= Special-purpose entity =

Type of legal entity in finance

A special-purpose entity (SPE), also called a special-purpose vehicle (SPV) or a financial vehicle corporation (FVC), is a legal entity (usually a limited company of some type or, sometimes, a limited partnership) created to fulfill narrow, specific or temporary objectives. SPEs are typically used by companies to isolate the firm from financial risk. A formal definition is "The Special Purpose Entity is a fenced organization having limited predefined purposes and a legal personality".

Normally a company will transfer assets to the SPE for management or use the SPE to finance a large project thereby achieving a narrow set of goals without putting the entire firm at risk. SPEs are also commonly used in complex financings to separate different layers of equity infusion. Commonly created and registered in tax havens, SPEs allow tax avoidance strategies unavailable in the home district. Round-tripping is one such strategy. In addition, they are commonly used to own a single asset and associated permits and contract rights (such as an apartment building or a power plant), to allow for easier transfer of that asset. They are an integral part of public private partnerships common throughout Europe which rely on a project finance type structure.

A special-purpose entity may be owned by one or more other entities and certain jurisdictions may require ownership by certain parties in specific percentages. Often it is important that the SPE is not owned by the entity on whose behalf the SPE is being set up (the sponsor). For example, in the context of a loan securitization, if the SPE securitization vehicle were owned or controlled by the bank whose loans were to be secured, the SPE would be consolidated with the rest of the bank's group for regulatory, accounting, and bankruptcy purposes, which would defeat the point of the securitization. Therefore, many SPEs are set up as 'orphan' companies with their shares settled on charitable trust and with professional directors provided by an administration company to ensure that there is no connection with the sponsor.

==Uses==
Some of the reasons for creating special-purpose entities are:
- Securitization: SPEs are commonly used to securitize loans (or other receivables). For example, a bank may wish to issue a mortgage-backed security whose payments come from a pool of loans. However, to ensure that the holders of the mortgage-backed securities have the first priority right to receive payments on the loans, these loans need to be legally separated from the other obligations of the bank.
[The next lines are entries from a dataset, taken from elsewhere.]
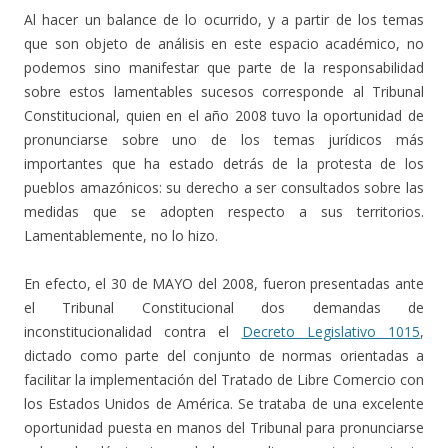
Al hacer un balance de lo ocurrido, y a partir de los temas
que son objeto de análisis en este espacio académico, no
podemos sino manifestar que parte de la responsabilidad
sobre estos lamentables sucesos corresponde al Tribunal
Constitucional, quien en el año 2008 tuvo la oportunidad de
pronunciarse sobre uno de los temas jurídicos más
importantes que ha estado detrás de la protesta de los
pueblos amazónicos: su derecho a ser consultados sobre las
medidas que se adopten respecto a sus territorios.
Lamentablemente, no lo hizo.
En efecto, el 30 de MAYO del 2008, fueron presentadas ante
el Tribunal Constitucional dos demandas de
inconstitucionalidad contra el
Decreto Legislativo 1015
,
dictado como parte del conjunto de normas orientadas a
facilitar la implementación del Tratado de Libre Comercio con
los Estados Unidos de América. Se trataba de una excelente
oportunidad puesta en manos del Tribunal para pronunciarse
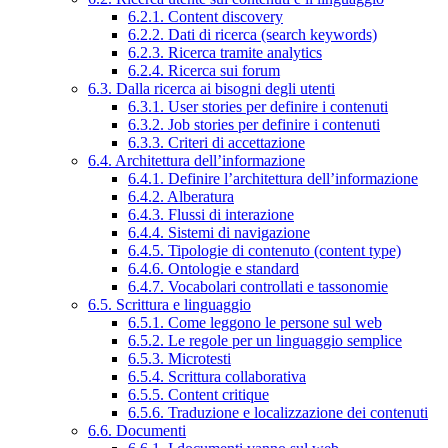
6.2.1. Content discovery
6.2.2. Dati di ricerca (search keywords)
6.2.3. Ricerca tramite analytics
6.2.4. Ricerca sui forum
6.3. Dalla ricerca ai bisogni degli utenti
6.3.1. User stories per definire i contenuti
6.3.2. Job stories per definire i contenuti
6.3.3. Criteri di accettazione
6.4. Architettura dell’informazione
6.4.1. Definire l’architettura dell’informazione
6.4.2. Alberatura
6.4.3. Flussi di interazione
6.4.4. Sistemi di navigazione
6.4.5. Tipologie di contenuto (content type)
6.4.6. Ontologie e standard
6.4.7. Vocabolari controllati e tassonomie
6.5. Scrittura e linguaggio
6.5.1. Come leggono le persone sul web
6.5.2. Le regole per un linguaggio semplice
6.5.3. Microtesti
6.5.4. Scrittura collaborativa
6.5.5. Content critique
6.5.6. Traduzione e localizzazione dei contenuti
6.6. Documenti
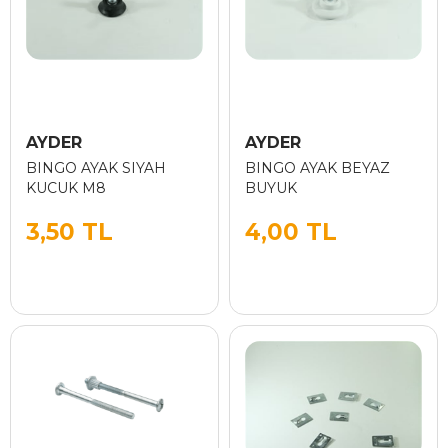
AYDER
AYDER
BINGO AYAK SIYAH
BINGO AYAK BEYAZ
KUCUK M8
BUYUK
3,50 TL
4,00 TL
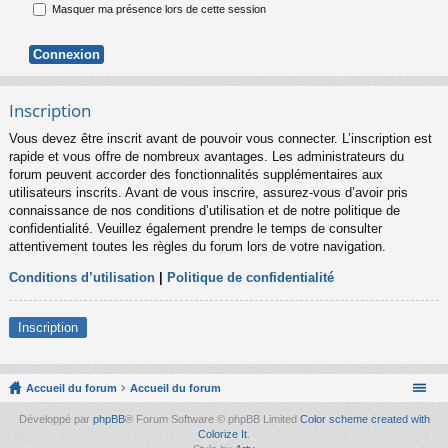
Masquer ma présence lors de cette session
Inscription
Vous devez être inscrit avant de pouvoir vous connecter. L’inscription est
rapide et vous offre de nombreux avantages. Les administrateurs du
forum peuvent accorder des fonctionnalités supplémentaires aux
utilisateurs inscrits. Avant de vous inscrire, assurez-vous d’avoir pris
connaissance de nos conditions d’utilisation et de notre politique de
confidentialité. Veuillez également prendre le temps de consulter
attentivement toutes les règles du forum lors de votre navigation.
Conditions d’utilisation
|
Politique de confidentialité
Inscription
Accueil du forum
Accueil du forum
Développé par
phpBB
® Forum Software © phpBB Limited
Color scheme created with
Colorize It
.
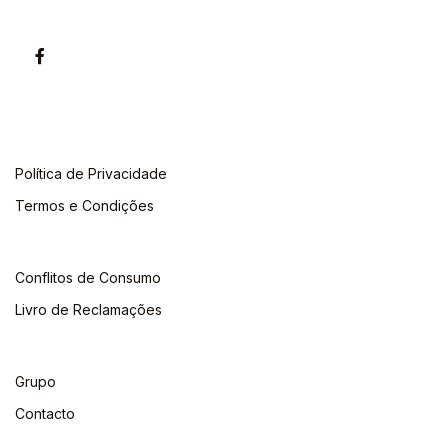
Política de Privacidade
Termos e Condições
Conflitos de Consumo
Livro de Reclamações
Grupo
Contacto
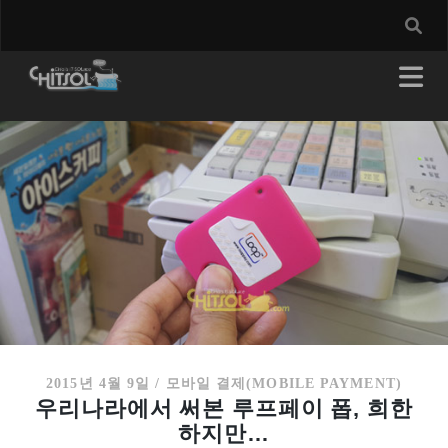
2015년 4월 9일
/
모바일 결제(MOBILE PAYMENT)
우리나라에서 써본 루프페이 폽, 희한
하지만…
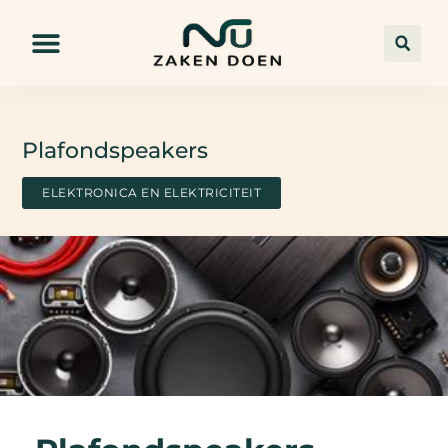
Plafondspeakers
ELEKTRONICA EN ELEKTRICITEIT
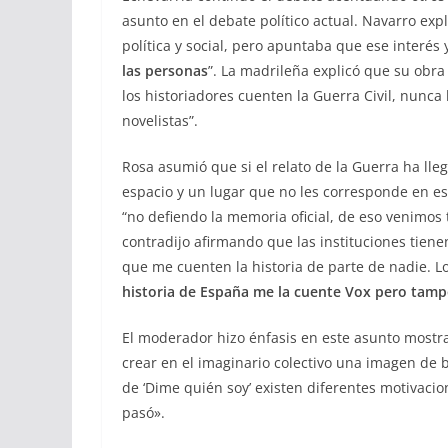
asunto en el debate político actual.
Navarro expl
política y social, pero apuntaba que ese interés y
las personas
”. La madrileña explicó que su obra 
los historiadores cuenten la Guerra Civil, nunca
novelistas”.
Rosa asumió que si el relato de la Guerra ha ll
espacio y un lugar que no les corresponde en e
“
no defiendo la memoria oficial, de eso venimos
contradijo afirmando que las instituciones tiene
que me cuenten la historia de parte de nadie.
historia de España me la cuente Vox pero ta
El moderador hizo énfasis en este asunto mostran
crear en el imaginario colectivo una imagen de 
de ‘Dime quién soy’ existen diferentes motivacio
pasó».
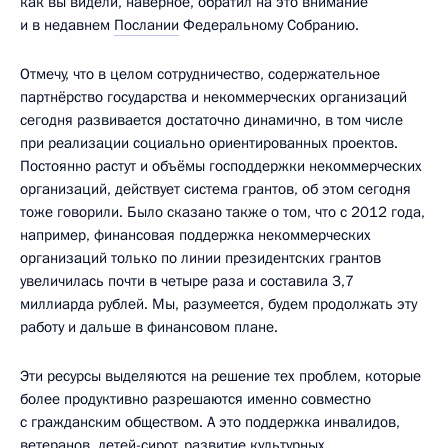
как вы видели, наверное, обратил на это внимание
и в недавнем
Послании
Федеральному Собранию.
Отмечу, что в целом сотрудничество, содержательное
партнёрство государства и некоммерческих организаций
сегодня развивается достаточно динамично, в том числе
при реализации социально ориентированных проектов.
Постоянно растут и объёмы господдержки некоммерческих
организаций, действует система грантов, об этом сегодня
тоже говорили. Было сказано также о том, что с 2012 года,
например, финансовая поддержка некоммерческих
организаций только по линии президентских грантов
увеличилась почти в четыре раза и составила 3,7
миллиарда рублей. Мы, разумеется, будем продолжать эту
работу и дальше в финансовом плане.
Эти ресурсы выделяются на решение тех проблем, которые
более продуктивно разрешаются именно совместно
с гражданским обществом. А это поддержка инвалидов,
ветеранов, детей-сирот, развитие культурных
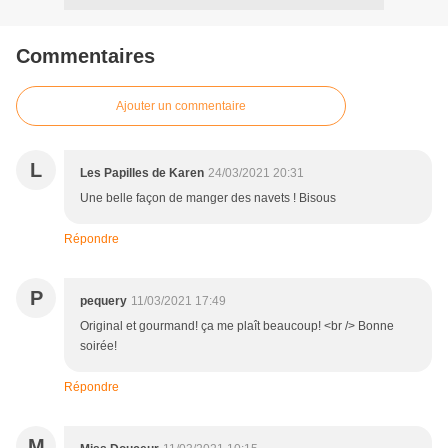
Commentaires
Ajouter un commentaire
L
Les Papilles de Karen
24/03/2021 20:31
Une belle façon de manger des navets ! Bisous
Répondre
P
pequery
11/03/2021 17:49
Original et gourmand! ça me plaît beaucoup! <br /> Bonne
soirée!
Répondre
M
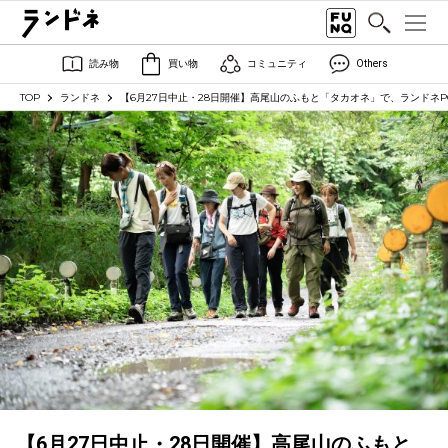
読み物
買い物
コミュニティ
Others
TOP
ランドネ
【6月27日中止・28日開催】高尾山のふもと「タカオネ」で、ランドネP
【6月27日中止・28日開催】高尾山のふもと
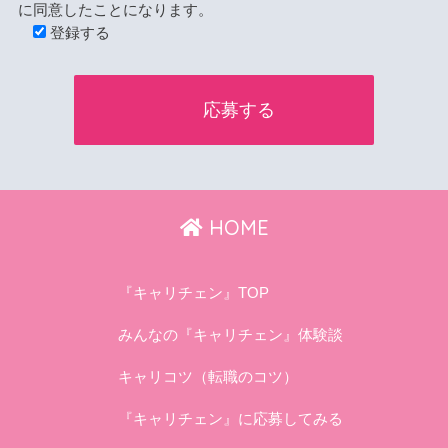
に同意したことになります。
登録する
HOME
『キャリチェン』TOP
みんなの『キャリチェン』体験談
キャリコツ（転職のコツ）
『キャリチェン』に応募してみる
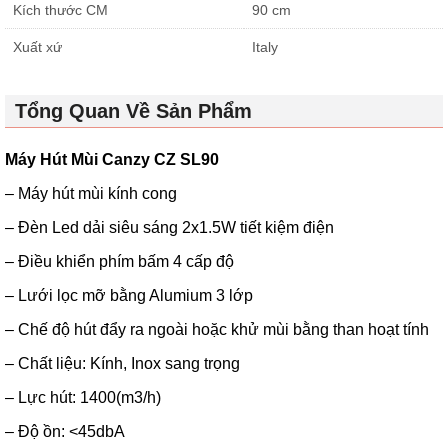
Kích thước CM
90 cm
Xuất xứ
Italy
Tổng Quan Về Sản Phẩm
Máy Hút Mùi Canzy CZ SL90
– Máy hút mùi kính cong
– Đèn Led dải siêu sáng 2x1.5W tiết kiệm điện
– Điều khiển phím bấm 4 cấp độ
– Lưới lọc mỡ bằng Alumium 3 lớp
– Chế độ hút đẩy ra ngoài hoặc khử mùi bằng than hoạt tính
– Chất liệu: Kính, Inox sang trọng
– Lực hút: 1400(m3/h)
– Độ ồn: <45dbA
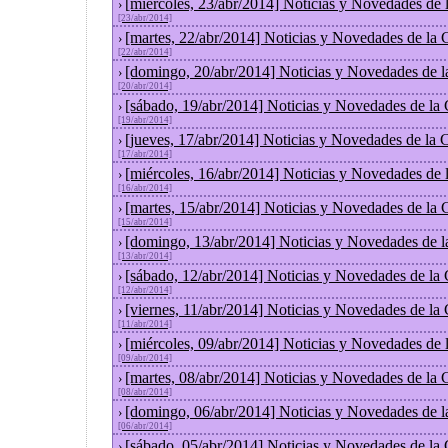
[miércoles, 23/abr/2014] Noticias y Novedades de
›
[23/abr/2014]
[martes, 22/abr/2014] Noticias y Novedades de la
›
[22/abr/2014]
[domingo, 20/abr/2014] Noticias y Novedades de 
›
[20/abr/2014]
[sábado, 19/abr/2014] Noticias y Novedades de la
›
[19/abr/2014]
[jueves, 17/abr/2014] Noticias y Novedades de la
›
[17/abr/2014]
[miércoles, 16/abr/2014] Noticias y Novedades de
›
[16/abr/2014]
[martes, 15/abr/2014] Noticias y Novedades de la
›
[15/abr/2014]
[domingo, 13/abr/2014] Noticias y Novedades de 
›
[13/abr/2014]
[sábado, 12/abr/2014] Noticias y Novedades de la
›
[12/abr/2014]
[viernes, 11/abr/2014] Noticias y Novedades de la
›
[11/abr/2014]
[miércoles, 09/abr/2014] Noticias y Novedades de
›
[09/abr/2014]
[martes, 08/abr/2014] Noticias y Novedades de la
›
[08/abr/2014]
[domingo, 06/abr/2014] Noticias y Novedades de 
›
[06/abr/2014]
[sábado, 05/abr/2014] Noticias y Novedades de la
›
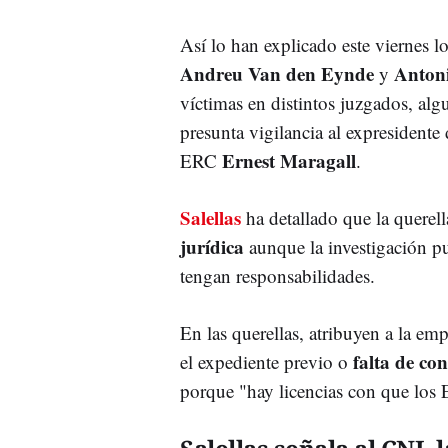
Así lo han explicado este viernes 
Andreu Van den Eynde
Antoni
y
víctimas en distintos juzgados, alg
presunta vigilancia al expresidente
Ernest Maragall
ERC
.
Salellas
ha detallado que la querell
jurídica
aunque la investigación p
tengan responsabilidades.
En las querellas, atribuyen a la em
falta de con
el expediente previo o
porque "hay licencias con que los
This is done by creating an SPE, and then transferring the loans from the bank to the SPE.
- Risk sharing: Corporates may use SPEs to legally isolate a high risk project/asset from the parent company and to allow other investors to take a share of the risk.
- Finance: Multi-tiered SPEs allow multiple tiers of investment and debt.
- Asset transfer: Many permits required to operate certain assets (such as power plants) are either non-transferable or difficult to transfer. By having an SPE own the asset and all the permits, the SPE can be sold as a self-contained package, rather than attempting to assign over numerous permits.
- To maintain the secrecy of intellectual property: For example, when Intel and Hewlett-Packard started developing IA-64 (Itanium) processor architecture, they created a SPE which owned the intellectual technology behind the processor.
- To enable several businesses, often occupying different positions in the value chain, to contract with a public body in a public-private partnership deal.
- Financial engineering: SPEs are often used in financial engineering schemes which have, as their main goal, the avoidance of tax or the manipulation of financial statements. The Enron case is possibly the most famous example of a company using SPEs to achieve the latter goal.
- Regulatory reasons: A special-purpose entity can sometimes be set up within an orphan structure to circumvent regulatory restrictions, such as regulations relating to nationality of ownership of specific assets.
- Property investing: Some countries have different tax rates for capital gains and gains from property sales. Letting each property be owned by a separate company can mean a lower tax bill. These companies can then be sold and bought instead of the actual properties, effectively converting property sale gains into capital gains in order to pay less tax.

==Types==

===Securitization===
- A real estate mortgage investment conduit (REMIC), used for the pooling and securitization of mortgage loans for mortgage-backed securities.
- A financial asset securitization investment trust (FASIT), a defunct entity used for securitization of any debt for asset-backed securities.
- An Irish Section 110 Special Purpose Vehicle (SPV) (S110 SPV), the largest SPV in the EU for securitisation.

===Investment===
- A real estate investment trust (REIT), a tax designation for a corporate entity investing in real estate for the purpose of reducing or eliminating corporate tax.

==Establishment==
Like a company, an SPE must have promoter(s) or sponsor(s). Usually, a sponsoring corporation hives off assets or activities from the rest of the company into an SPE. This isolation of assets is important for providing comfort to investors. The assets or activities are distanced from the parent company, hence the performance of the new entity will not be affected by the ups and downs of the originating entity. The SPE will be subject to fewer risks and thus provide greater comfort to the lenders. What is important here is the distance between the sponsoring company and the SPE. In the absence of adequate distance between the sponsor and the new entity, the latter will not be an SPE but only a subsidiary company.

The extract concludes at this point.